• **WHAT IS NEEDED**
The word "chat" marks the lines you need; copy each of them from the data.

• **DATA TO USE**
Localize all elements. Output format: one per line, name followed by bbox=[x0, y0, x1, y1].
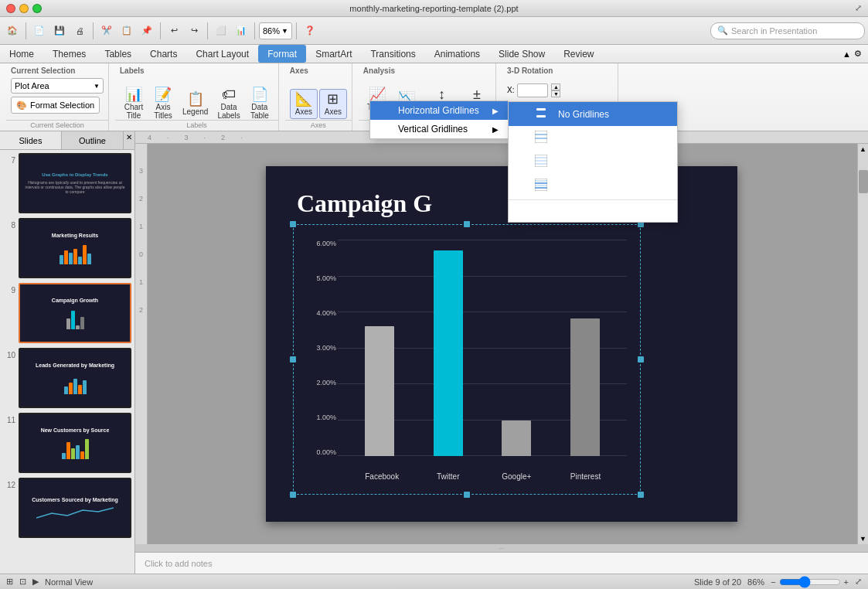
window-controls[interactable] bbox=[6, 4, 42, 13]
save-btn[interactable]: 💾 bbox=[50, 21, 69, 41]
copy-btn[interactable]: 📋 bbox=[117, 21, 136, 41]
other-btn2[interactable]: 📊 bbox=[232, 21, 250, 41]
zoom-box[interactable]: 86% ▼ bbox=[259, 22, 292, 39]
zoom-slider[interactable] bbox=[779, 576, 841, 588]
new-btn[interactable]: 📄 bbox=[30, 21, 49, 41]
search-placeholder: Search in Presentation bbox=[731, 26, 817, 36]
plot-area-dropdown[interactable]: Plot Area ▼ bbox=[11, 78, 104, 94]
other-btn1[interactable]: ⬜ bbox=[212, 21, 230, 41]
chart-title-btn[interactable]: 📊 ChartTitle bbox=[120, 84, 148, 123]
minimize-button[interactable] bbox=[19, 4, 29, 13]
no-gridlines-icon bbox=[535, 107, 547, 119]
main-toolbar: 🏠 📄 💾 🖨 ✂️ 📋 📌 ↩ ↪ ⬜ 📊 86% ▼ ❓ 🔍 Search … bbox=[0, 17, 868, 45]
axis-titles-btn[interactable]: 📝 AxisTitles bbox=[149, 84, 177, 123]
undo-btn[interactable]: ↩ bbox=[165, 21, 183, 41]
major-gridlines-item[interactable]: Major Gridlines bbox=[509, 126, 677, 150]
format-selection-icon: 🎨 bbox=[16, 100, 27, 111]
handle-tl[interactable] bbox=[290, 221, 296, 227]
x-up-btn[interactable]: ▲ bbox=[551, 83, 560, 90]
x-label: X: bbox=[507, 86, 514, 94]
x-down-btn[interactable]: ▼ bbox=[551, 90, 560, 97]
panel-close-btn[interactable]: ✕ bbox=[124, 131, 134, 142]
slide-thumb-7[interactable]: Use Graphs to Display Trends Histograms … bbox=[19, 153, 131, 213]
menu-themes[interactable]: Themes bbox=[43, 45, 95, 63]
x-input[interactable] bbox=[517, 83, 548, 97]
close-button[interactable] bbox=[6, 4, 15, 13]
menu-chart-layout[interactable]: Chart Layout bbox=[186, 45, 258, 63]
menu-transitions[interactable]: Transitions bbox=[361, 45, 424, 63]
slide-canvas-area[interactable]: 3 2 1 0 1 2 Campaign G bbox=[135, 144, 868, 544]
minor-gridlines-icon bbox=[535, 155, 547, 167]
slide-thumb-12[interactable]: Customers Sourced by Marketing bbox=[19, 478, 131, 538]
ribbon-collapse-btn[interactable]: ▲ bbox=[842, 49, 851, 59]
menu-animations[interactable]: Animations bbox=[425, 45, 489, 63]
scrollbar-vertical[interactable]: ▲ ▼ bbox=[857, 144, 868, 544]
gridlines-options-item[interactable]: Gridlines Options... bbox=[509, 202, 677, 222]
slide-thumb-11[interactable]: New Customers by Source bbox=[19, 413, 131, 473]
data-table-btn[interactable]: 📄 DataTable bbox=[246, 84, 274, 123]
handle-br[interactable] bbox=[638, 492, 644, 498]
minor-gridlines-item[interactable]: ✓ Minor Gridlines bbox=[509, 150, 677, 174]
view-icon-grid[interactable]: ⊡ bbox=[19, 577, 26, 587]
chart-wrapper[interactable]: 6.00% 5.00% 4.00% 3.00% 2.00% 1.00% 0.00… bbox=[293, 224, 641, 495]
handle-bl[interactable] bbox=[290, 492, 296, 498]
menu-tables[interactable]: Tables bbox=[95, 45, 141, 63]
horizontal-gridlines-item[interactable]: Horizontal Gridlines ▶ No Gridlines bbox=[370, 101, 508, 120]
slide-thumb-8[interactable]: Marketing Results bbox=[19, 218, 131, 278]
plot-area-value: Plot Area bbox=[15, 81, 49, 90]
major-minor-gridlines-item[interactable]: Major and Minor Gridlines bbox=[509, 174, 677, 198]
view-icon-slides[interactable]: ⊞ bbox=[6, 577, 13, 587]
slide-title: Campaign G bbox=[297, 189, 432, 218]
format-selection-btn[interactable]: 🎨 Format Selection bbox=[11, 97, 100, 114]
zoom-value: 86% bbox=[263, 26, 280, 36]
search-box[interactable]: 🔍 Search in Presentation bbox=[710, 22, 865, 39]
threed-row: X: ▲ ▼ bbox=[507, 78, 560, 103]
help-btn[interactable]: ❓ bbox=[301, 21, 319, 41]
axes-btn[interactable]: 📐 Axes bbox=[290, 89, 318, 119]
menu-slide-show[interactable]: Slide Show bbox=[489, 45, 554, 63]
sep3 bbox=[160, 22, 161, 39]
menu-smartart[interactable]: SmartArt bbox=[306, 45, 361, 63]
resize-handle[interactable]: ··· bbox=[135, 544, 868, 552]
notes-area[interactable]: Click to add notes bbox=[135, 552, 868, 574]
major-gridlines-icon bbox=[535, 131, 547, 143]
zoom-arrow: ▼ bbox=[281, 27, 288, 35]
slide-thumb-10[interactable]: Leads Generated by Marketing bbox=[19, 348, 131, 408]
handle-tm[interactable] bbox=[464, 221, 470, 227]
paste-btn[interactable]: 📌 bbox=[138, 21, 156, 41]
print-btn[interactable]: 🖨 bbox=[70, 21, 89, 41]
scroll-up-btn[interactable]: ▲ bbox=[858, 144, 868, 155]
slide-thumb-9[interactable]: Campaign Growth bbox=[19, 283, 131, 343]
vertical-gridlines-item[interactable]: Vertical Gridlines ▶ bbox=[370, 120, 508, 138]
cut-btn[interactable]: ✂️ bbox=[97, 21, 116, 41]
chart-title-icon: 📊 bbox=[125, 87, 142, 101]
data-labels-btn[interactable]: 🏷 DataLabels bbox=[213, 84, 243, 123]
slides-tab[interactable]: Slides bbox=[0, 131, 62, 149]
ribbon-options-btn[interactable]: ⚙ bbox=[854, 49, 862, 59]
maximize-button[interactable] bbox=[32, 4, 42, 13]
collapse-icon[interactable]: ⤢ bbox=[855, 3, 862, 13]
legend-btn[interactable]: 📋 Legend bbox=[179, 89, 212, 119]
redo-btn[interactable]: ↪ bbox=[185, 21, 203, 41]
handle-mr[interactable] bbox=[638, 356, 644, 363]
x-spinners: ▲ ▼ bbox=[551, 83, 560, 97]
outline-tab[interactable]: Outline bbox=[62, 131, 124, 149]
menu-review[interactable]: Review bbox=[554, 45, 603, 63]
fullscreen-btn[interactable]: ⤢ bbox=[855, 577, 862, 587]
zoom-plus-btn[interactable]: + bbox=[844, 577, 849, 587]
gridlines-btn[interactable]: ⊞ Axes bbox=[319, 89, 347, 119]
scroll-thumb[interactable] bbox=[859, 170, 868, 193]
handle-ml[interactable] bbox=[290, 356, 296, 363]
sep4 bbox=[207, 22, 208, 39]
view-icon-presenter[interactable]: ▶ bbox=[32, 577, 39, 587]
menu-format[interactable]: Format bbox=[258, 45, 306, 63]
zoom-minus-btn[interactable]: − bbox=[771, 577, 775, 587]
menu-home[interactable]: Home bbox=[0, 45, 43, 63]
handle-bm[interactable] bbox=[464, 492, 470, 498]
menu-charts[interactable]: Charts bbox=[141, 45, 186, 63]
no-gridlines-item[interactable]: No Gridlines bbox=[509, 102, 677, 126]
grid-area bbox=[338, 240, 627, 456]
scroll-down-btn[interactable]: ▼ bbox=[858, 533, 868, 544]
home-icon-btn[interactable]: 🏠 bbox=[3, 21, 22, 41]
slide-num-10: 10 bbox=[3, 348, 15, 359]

...

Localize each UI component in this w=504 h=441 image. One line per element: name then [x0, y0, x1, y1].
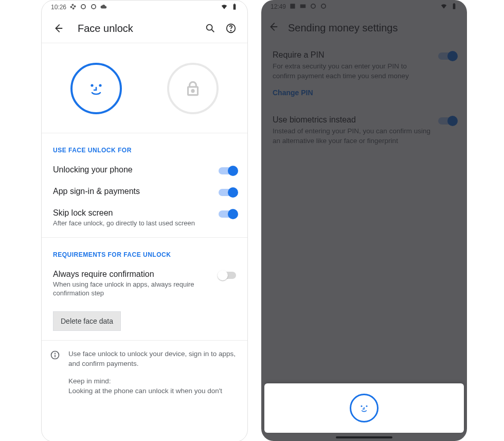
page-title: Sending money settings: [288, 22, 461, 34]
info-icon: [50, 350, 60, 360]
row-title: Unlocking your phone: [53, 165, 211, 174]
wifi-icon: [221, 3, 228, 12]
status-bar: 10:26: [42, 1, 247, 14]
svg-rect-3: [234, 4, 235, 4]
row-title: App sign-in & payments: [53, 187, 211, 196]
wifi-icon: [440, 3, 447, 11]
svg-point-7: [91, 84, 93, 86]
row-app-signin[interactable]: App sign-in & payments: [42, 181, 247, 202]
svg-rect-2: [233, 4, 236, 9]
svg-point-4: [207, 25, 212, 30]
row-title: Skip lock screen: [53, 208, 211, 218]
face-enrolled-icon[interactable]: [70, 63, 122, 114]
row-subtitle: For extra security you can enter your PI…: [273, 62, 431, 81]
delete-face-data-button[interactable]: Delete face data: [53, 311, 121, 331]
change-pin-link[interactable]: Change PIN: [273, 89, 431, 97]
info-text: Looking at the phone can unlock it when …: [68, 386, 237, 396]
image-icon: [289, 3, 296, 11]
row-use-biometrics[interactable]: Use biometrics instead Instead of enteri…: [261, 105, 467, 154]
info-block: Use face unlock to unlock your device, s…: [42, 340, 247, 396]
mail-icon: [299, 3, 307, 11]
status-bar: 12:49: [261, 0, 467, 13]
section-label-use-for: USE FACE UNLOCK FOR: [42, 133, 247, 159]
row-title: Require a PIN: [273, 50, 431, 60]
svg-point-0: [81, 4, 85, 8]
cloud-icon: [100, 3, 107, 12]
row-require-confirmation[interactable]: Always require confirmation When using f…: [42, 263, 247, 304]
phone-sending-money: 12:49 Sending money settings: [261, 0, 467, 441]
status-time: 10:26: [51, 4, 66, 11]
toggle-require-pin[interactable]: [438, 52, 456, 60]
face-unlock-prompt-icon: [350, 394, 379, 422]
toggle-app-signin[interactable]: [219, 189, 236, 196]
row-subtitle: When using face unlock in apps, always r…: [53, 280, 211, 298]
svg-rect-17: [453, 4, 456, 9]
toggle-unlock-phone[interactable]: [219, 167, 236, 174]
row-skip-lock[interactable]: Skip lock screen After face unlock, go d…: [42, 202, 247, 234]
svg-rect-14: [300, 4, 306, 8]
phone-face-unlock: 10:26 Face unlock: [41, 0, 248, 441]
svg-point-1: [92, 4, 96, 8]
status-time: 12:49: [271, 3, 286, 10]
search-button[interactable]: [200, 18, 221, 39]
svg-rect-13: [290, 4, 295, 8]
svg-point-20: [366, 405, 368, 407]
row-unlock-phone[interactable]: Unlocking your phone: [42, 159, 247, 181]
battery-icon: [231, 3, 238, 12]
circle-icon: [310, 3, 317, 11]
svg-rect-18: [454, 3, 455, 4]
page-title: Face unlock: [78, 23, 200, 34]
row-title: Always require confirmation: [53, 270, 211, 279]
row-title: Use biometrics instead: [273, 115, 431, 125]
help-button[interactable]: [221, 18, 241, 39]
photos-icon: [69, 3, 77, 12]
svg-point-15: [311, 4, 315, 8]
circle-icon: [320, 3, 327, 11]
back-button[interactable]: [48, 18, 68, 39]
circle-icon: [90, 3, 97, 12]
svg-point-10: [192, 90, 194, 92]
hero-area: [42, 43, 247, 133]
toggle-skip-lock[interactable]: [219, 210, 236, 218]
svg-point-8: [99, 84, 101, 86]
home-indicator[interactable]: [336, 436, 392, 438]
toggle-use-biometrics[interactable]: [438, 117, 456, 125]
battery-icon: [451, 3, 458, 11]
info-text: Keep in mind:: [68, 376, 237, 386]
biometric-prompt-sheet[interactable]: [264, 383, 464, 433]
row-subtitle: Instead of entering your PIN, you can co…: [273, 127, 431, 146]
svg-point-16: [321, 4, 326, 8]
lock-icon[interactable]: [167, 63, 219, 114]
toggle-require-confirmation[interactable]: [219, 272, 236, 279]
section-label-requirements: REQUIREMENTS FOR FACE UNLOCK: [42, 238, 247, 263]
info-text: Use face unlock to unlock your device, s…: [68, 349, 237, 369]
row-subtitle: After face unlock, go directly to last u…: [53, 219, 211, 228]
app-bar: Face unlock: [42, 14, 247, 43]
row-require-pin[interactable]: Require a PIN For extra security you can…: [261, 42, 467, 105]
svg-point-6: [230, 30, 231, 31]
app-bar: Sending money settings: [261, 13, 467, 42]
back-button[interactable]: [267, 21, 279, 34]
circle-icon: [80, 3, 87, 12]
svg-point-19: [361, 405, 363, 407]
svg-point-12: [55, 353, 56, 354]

--

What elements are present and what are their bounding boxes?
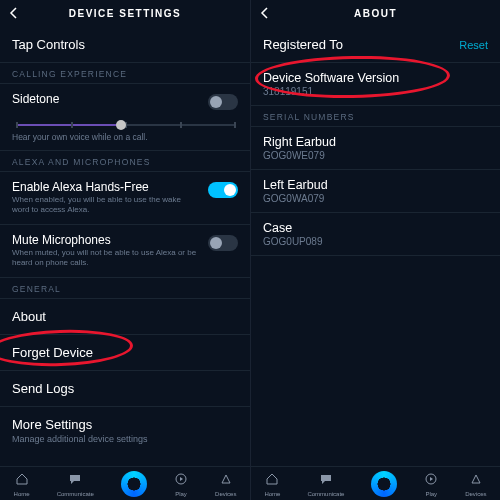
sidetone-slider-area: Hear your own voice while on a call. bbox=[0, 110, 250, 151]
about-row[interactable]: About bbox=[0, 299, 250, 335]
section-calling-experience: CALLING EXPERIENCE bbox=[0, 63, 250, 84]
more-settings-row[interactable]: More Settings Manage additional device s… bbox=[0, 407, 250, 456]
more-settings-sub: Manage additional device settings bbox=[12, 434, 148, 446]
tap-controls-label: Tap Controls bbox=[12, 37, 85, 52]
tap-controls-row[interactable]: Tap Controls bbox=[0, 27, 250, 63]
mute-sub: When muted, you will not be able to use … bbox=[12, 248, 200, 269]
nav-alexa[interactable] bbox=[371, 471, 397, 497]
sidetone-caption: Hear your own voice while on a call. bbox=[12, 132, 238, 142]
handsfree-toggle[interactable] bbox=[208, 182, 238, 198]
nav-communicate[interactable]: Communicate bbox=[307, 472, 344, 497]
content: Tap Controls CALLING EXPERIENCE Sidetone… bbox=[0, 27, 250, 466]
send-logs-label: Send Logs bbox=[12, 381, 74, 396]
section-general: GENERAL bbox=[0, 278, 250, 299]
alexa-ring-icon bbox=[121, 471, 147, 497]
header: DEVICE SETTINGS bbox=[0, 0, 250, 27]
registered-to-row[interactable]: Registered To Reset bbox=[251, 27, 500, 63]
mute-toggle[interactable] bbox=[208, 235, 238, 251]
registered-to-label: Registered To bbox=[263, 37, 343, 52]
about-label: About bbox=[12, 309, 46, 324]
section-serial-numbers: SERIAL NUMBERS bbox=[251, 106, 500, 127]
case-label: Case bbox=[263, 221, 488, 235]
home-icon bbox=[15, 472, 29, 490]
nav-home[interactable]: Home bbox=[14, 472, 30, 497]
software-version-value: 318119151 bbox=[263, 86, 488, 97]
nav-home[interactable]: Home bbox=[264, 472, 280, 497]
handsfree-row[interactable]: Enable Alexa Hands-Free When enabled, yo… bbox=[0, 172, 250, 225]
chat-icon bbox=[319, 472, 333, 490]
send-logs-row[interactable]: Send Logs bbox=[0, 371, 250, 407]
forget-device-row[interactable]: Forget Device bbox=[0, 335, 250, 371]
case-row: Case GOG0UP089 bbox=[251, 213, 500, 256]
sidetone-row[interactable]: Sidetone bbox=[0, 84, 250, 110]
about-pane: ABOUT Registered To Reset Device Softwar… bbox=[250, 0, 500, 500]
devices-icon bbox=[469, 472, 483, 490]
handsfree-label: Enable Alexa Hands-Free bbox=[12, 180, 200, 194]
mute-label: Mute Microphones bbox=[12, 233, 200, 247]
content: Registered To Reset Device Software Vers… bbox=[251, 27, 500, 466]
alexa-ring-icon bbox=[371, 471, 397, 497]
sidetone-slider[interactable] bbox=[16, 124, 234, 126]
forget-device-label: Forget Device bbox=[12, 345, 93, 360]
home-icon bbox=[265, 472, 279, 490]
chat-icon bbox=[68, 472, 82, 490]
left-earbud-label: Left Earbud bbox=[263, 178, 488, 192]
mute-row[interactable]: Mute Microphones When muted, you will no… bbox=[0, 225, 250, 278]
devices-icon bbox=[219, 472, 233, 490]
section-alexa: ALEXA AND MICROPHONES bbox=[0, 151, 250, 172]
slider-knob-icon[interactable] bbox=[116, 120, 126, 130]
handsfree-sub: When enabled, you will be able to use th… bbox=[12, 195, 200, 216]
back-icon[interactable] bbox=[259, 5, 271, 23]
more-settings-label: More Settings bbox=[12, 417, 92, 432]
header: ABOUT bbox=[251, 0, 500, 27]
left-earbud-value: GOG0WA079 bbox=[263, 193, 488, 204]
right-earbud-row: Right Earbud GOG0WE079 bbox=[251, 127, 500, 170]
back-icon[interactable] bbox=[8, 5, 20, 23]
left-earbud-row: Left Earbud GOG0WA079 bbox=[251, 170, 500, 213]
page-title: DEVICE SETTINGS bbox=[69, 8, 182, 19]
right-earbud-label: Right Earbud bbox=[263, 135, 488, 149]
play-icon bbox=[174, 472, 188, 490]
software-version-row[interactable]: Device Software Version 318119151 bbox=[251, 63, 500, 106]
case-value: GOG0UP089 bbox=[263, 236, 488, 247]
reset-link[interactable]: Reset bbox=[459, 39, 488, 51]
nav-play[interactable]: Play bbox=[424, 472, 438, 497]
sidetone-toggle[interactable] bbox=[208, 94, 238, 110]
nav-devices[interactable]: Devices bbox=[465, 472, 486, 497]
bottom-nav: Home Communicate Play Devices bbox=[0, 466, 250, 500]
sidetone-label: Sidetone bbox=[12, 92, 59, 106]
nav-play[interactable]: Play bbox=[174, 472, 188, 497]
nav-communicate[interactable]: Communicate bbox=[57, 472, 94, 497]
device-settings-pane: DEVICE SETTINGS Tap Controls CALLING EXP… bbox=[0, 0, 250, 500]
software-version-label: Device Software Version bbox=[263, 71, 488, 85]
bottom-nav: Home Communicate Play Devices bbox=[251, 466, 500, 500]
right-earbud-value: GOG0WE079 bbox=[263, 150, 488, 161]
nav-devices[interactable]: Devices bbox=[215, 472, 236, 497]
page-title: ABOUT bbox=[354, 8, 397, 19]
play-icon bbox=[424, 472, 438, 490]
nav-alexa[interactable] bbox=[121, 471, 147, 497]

• **ANSWER TO THIS EXERCISE**
chat-icon bbox=[319, 472, 333, 490]
chat-icon bbox=[68, 472, 82, 490]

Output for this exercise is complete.